Ofgem have published the new rates from 1 April 2016 here. Although one pre-accrediation application (17 March) was withdrawn before 31 March 2016 bringing the 0-100kW deployment below the degression cap, the rates have nonetheless been reduced by 10%. The latest degression caps report is available here
The latest position on degression caps (i.e. whether and by how much they have been breached) is usually available on the Ofgem website here but the website is down at the time of writing.

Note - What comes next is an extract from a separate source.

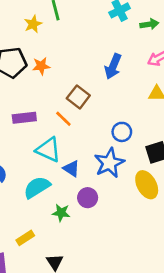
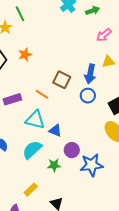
orange star: (41, 66) -> (25, 55), moved
blue arrow: (113, 66) -> (90, 74), moved
brown square: (78, 97) -> (62, 80), moved
blue star: (109, 163) -> (92, 165), moved, turned 30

The BHA have pointed out that there is currently only 24kW of the 1.1MW capacity available for this quarter in the sub-100kW FiT band for hydro. If the maximum band capacity of 1.1MW is reached before the end of March, then a 10% contingent degression would be triggered which would lower the FiT rate for any future new schemes. If you attempt to pre-accredit a scheme which is greater than the remaining capacity you will both trigger the degression and suffer the 10% reduction for your scheme. If you wait until April when new capacity is available you will only suffer a very small default degression. (Figures below based on Ofgem reports published 8 January 2016 for schemes which have completed accreditation. (errors in 2010/11 figures in original post)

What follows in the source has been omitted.